▸ **Input data**
——

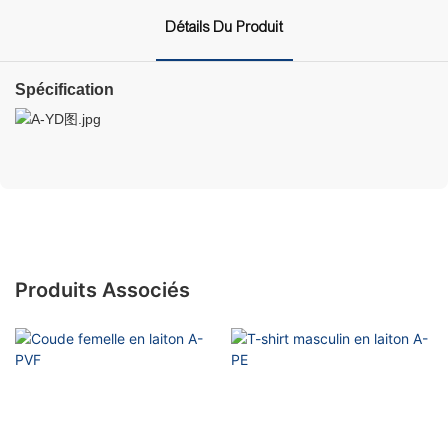
Détails Du Produit
Spécification
Produits Associés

——

▸ **To do**
Transcribe the listing above in full and exactly; no pictures belong in the copy.

▸ **Response to this exercise**
Détails Du Produit
Spécification
Produits Associés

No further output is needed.